(SUPPLIED MATERIAL)
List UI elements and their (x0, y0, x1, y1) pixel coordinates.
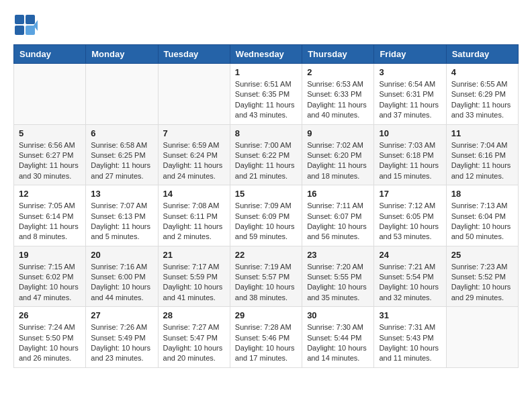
calendar-cell: 20Sunrise: 7:16 AM Sunset: 6:00 PM Dayli… (86, 246, 158, 307)
day-number: 17 (379, 189, 441, 199)
day-number: 26 (19, 310, 81, 320)
day-info: Sunrise: 7:23 AM Sunset: 5:52 PM Dayligh… (451, 262, 513, 304)
day-info: Sunrise: 7:21 AM Sunset: 5:54 PM Dayligh… (379, 262, 441, 304)
day-number: 2 (307, 67, 369, 77)
day-number: 22 (235, 250, 297, 260)
calendar-cell (14, 64, 86, 125)
col-header-tuesday: Tuesday (158, 45, 230, 64)
day-info: Sunrise: 6:54 AM Sunset: 6:31 PM Dayligh… (379, 79, 441, 121)
calendar-cell: 2Sunrise: 6:53 AM Sunset: 6:33 PM Daylig… (302, 64, 374, 125)
day-number: 6 (91, 128, 152, 138)
day-info: Sunrise: 7:05 AM Sunset: 6:14 PM Dayligh… (19, 201, 81, 242)
col-header-monday: Monday (86, 45, 158, 64)
day-info: Sunrise: 7:28 AM Sunset: 5:46 PM Dayligh… (235, 322, 297, 364)
calendar-cell (446, 307, 518, 368)
calendar-cell: 31Sunrise: 7:31 AM Sunset: 5:43 PM Dayli… (374, 307, 446, 368)
day-number: 10 (379, 128, 441, 138)
day-number: 5 (19, 128, 81, 138)
day-number: 27 (91, 310, 152, 320)
day-number: 9 (307, 128, 369, 138)
day-number: 16 (307, 189, 369, 199)
calendar-cell: 10Sunrise: 7:03 AM Sunset: 6:18 PM Dayli… (374, 124, 446, 185)
svg-rect-2 (15, 26, 24, 35)
day-info: Sunrise: 7:03 AM Sunset: 6:18 PM Dayligh… (379, 140, 441, 182)
calendar-cell: 6Sunrise: 6:58 AM Sunset: 6:25 PM Daylig… (86, 124, 158, 185)
calendar-cell: 17Sunrise: 7:12 AM Sunset: 6:05 PM Dayli… (374, 185, 446, 246)
calendar-cell: 24Sunrise: 7:21 AM Sunset: 5:54 PM Dayli… (374, 246, 446, 307)
calendar-table: SundayMondayTuesdayWednesdayThursdayFrid… (13, 44, 519, 368)
day-number: 28 (163, 310, 225, 320)
day-number: 23 (307, 250, 369, 260)
calendar-cell: 21Sunrise: 7:17 AM Sunset: 5:59 PM Dayli… (158, 246, 230, 307)
day-info: Sunrise: 7:26 AM Sunset: 5:49 PM Dayligh… (91, 322, 152, 364)
col-header-wednesday: Wednesday (230, 45, 302, 64)
calendar-cell (158, 64, 230, 125)
day-info: Sunrise: 7:02 AM Sunset: 6:20 PM Dayligh… (307, 140, 369, 182)
calendar-cell: 7Sunrise: 6:59 AM Sunset: 6:24 PM Daylig… (158, 124, 230, 185)
day-number: 7 (163, 128, 225, 138)
col-header-saturday: Saturday (446, 45, 518, 64)
week-row-4: 19Sunrise: 7:15 AM Sunset: 6:02 PM Dayli… (14, 246, 519, 307)
day-number: 31 (379, 310, 441, 320)
col-header-friday: Friday (374, 45, 446, 64)
week-row-2: 5Sunrise: 6:56 AM Sunset: 6:27 PM Daylig… (14, 124, 519, 185)
day-number: 12 (19, 189, 81, 199)
day-info: Sunrise: 7:13 AM Sunset: 6:04 PM Dayligh… (451, 201, 513, 242)
day-number: 8 (235, 128, 297, 138)
calendar-cell: 29Sunrise: 7:28 AM Sunset: 5:46 PM Dayli… (230, 307, 302, 368)
day-number: 19 (19, 250, 81, 260)
day-info: Sunrise: 7:11 AM Sunset: 6:07 PM Dayligh… (307, 201, 369, 242)
calendar-cell: 12Sunrise: 7:05 AM Sunset: 6:14 PM Dayli… (14, 185, 86, 246)
calendar-cell: 28Sunrise: 7:27 AM Sunset: 5:47 PM Dayli… (158, 307, 230, 368)
day-info: Sunrise: 7:08 AM Sunset: 6:11 PM Dayligh… (163, 201, 225, 242)
day-info: Sunrise: 7:12 AM Sunset: 6:05 PM Dayligh… (379, 201, 441, 242)
day-info: Sunrise: 6:59 AM Sunset: 6:24 PM Dayligh… (163, 140, 225, 182)
day-number: 13 (91, 189, 152, 199)
day-info: Sunrise: 6:58 AM Sunset: 6:25 PM Dayligh… (91, 140, 152, 182)
day-number: 25 (451, 250, 513, 260)
day-number: 18 (451, 189, 513, 199)
day-info: Sunrise: 6:53 AM Sunset: 6:33 PM Dayligh… (307, 79, 369, 121)
day-info: Sunrise: 7:00 AM Sunset: 6:22 PM Dayligh… (235, 140, 297, 182)
day-info: Sunrise: 6:55 AM Sunset: 6:29 PM Dayligh… (451, 79, 513, 121)
calendar-cell: 13Sunrise: 7:07 AM Sunset: 6:13 PM Dayli… (86, 185, 158, 246)
week-row-1: 1Sunrise: 6:51 AM Sunset: 6:35 PM Daylig… (14, 64, 519, 125)
calendar-cell: 1Sunrise: 6:51 AM Sunset: 6:35 PM Daylig… (230, 64, 302, 125)
calendar-cell: 9Sunrise: 7:02 AM Sunset: 6:20 PM Daylig… (302, 124, 374, 185)
day-info: Sunrise: 7:24 AM Sunset: 5:50 PM Dayligh… (19, 322, 81, 364)
week-row-5: 26Sunrise: 7:24 AM Sunset: 5:50 PM Dayli… (14, 307, 519, 368)
day-info: Sunrise: 6:56 AM Sunset: 6:27 PM Dayligh… (19, 140, 81, 182)
calendar-cell: 16Sunrise: 7:11 AM Sunset: 6:07 PM Dayli… (302, 185, 374, 246)
calendar-cell: 30Sunrise: 7:30 AM Sunset: 5:44 PM Dayli… (302, 307, 374, 368)
day-info: Sunrise: 7:17 AM Sunset: 5:59 PM Dayligh… (163, 262, 225, 304)
calendar-cell: 25Sunrise: 7:23 AM Sunset: 5:52 PM Dayli… (446, 246, 518, 307)
calendar-cell: 8Sunrise: 7:00 AM Sunset: 6:22 PM Daylig… (230, 124, 302, 185)
calendar-cell: 26Sunrise: 7:24 AM Sunset: 5:50 PM Dayli… (14, 307, 86, 368)
day-number: 20 (91, 250, 152, 260)
col-header-sunday: Sunday (14, 45, 86, 64)
calendar-cell: 3Sunrise: 6:54 AM Sunset: 6:31 PM Daylig… (374, 64, 446, 125)
day-info: Sunrise: 7:15 AM Sunset: 6:02 PM Dayligh… (19, 262, 81, 304)
logo (13, 13, 39, 38)
calendar-cell: 27Sunrise: 7:26 AM Sunset: 5:49 PM Dayli… (86, 307, 158, 368)
day-number: 21 (163, 250, 225, 260)
day-info: Sunrise: 7:27 AM Sunset: 5:47 PM Dayligh… (163, 322, 225, 364)
day-number: 1 (235, 67, 297, 77)
day-number: 29 (235, 310, 297, 320)
calendar-cell: 18Sunrise: 7:13 AM Sunset: 6:04 PM Dayli… (446, 185, 518, 246)
calendar-cell: 19Sunrise: 7:15 AM Sunset: 6:02 PM Dayli… (14, 246, 86, 307)
calendar-cell: 5Sunrise: 6:56 AM Sunset: 6:27 PM Daylig… (14, 124, 86, 185)
day-number: 30 (307, 310, 369, 320)
calendar-cell: 4Sunrise: 6:55 AM Sunset: 6:29 PM Daylig… (446, 64, 518, 125)
calendar-cell: 23Sunrise: 7:20 AM Sunset: 5:55 PM Dayli… (302, 246, 374, 307)
day-info: Sunrise: 7:19 AM Sunset: 5:57 PM Dayligh… (235, 262, 297, 304)
day-info: Sunrise: 7:30 AM Sunset: 5:44 PM Dayligh… (307, 322, 369, 364)
day-info: Sunrise: 6:51 AM Sunset: 6:35 PM Dayligh… (235, 79, 297, 121)
calendar-cell: 14Sunrise: 7:08 AM Sunset: 6:11 PM Dayli… (158, 185, 230, 246)
day-number: 4 (451, 67, 513, 77)
day-number: 3 (379, 67, 441, 77)
calendar-cell: 22Sunrise: 7:19 AM Sunset: 5:57 PM Dayli… (230, 246, 302, 307)
page-header (13, 13, 519, 38)
calendar-cell: 11Sunrise: 7:04 AM Sunset: 6:16 PM Dayli… (446, 124, 518, 185)
day-number: 15 (235, 189, 297, 199)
(End SUPPLIED MATERIAL)
TASK TO COMPLETE: Check each line of the data for "header". Copy the lines where it turns up.

YOUR SOLUTION:
col-header-tuesday: Tuesday (158, 45, 230, 64)
col-header-monday: Monday (86, 45, 158, 64)
col-header-wednesday: Wednesday (230, 45, 302, 64)
col-header-saturday: Saturday (446, 45, 518, 64)
col-header-friday: Friday (374, 45, 446, 64)
col-header-sunday: Sunday (14, 45, 86, 64)
page-header (13, 13, 519, 38)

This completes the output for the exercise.